Another mind-boggling decision came in the free agency period of the offseason. When you're bidding on players, you can't see any of their ratings besides their overall rating. If I want the fastest runningback in free agency, it's a guessing game from the free agent signing screen. You can see how much a player is interested in your bid, but you can't see how much arm strength a QB has? This is quite an oversight from EA Sports. That said, you have complete control over the dollar amount, years and bonus you offer the player. Just be careful when; it starts at what he's asking and if you lower the years, the dollar amount doesn't lower. If you're not careful, that $10M/4-year contract could turn into $10M/1-year. What's nice is that if the only offer a player has is your one-year, $800K offer, he'll take it.
The big addition to Connected Franchise this year is Game Prep and confidence. Game Prep gives you a certain amount of hours every week to prepare your team for the upcoming game. With that time, you can choose to raise the confidence of certain players, or you can perform drills to get XP to later raise the ratings of players. It's a balance of whether you want to raise your players confidence so they perform better in the short term, or try to make them better in the long term. Some of the drills you need to perform yourself, aiming for bronze, silver and gold XP rewards; others are simulated for you if you wish. Confidence is a tricky mechanic. Mine has hovered between 40 and 80 for players, and it's been hard to see how much worse they perform if their confidence is really low. That said, does Demaryius Thomas perform better than Emmanuel Sanders because he keeps having better games, causing his confidence to go up, causing better games? Or is he just better? It's an interesting mechanic and one that I'll keep exploring.
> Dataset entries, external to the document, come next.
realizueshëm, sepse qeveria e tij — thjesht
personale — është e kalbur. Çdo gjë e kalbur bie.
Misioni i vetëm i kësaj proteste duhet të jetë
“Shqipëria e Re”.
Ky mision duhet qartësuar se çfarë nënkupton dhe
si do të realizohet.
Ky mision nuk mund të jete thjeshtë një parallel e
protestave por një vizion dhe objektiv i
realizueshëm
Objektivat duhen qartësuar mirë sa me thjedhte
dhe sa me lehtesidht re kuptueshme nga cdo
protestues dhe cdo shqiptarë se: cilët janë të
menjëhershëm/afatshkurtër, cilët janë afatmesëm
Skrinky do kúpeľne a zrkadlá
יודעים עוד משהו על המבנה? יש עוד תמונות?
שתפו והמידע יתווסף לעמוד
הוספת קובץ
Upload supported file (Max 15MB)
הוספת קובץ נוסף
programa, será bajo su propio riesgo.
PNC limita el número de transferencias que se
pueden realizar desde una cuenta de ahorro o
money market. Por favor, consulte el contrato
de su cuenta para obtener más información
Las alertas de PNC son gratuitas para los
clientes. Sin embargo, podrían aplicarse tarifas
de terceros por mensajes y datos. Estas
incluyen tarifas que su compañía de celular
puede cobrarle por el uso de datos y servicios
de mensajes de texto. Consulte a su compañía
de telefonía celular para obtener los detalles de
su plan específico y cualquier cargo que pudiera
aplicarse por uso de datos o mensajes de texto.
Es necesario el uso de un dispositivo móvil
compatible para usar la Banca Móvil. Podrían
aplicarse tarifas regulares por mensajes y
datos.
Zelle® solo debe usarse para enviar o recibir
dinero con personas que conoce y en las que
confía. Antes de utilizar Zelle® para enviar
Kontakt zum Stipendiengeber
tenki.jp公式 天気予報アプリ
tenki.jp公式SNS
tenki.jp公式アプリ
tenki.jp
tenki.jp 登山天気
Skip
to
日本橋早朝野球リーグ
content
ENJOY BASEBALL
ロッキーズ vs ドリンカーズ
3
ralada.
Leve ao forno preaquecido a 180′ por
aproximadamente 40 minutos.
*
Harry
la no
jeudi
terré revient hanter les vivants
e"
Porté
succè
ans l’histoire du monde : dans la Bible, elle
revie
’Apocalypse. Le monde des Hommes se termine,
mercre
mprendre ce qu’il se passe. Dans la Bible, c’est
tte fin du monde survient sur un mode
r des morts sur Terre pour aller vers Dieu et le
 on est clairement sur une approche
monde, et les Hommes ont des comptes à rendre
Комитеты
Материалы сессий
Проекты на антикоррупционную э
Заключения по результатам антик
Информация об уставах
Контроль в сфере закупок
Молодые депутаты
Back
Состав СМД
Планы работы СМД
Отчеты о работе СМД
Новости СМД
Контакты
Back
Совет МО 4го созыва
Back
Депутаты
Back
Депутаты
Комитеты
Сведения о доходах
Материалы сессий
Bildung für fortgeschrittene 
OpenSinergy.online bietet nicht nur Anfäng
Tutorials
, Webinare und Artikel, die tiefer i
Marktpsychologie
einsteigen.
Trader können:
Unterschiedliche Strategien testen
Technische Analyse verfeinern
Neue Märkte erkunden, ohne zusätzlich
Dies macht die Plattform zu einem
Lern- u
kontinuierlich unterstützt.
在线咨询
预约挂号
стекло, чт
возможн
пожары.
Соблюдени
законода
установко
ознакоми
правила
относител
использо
Overall, I am enjoying my time with this year's Madden NFL 15. As a football and sports video game junkie, Madden 15 is a fun game. But personally for me, Game Prep and confidence aren't the big sweeping changes that I was hoping for in Connected Franchise. I can't look past the fact that the mode has been largely ignored; Game Prep and confidence are two neat additions, but if they weren't there I probably wouldn't care. Based on the presentation and improvement in the gameplay and animations, Madden NFL 15 isn't everything I hoped for, but it's still fun. It's Tony Romo. It just needs to get past that hump.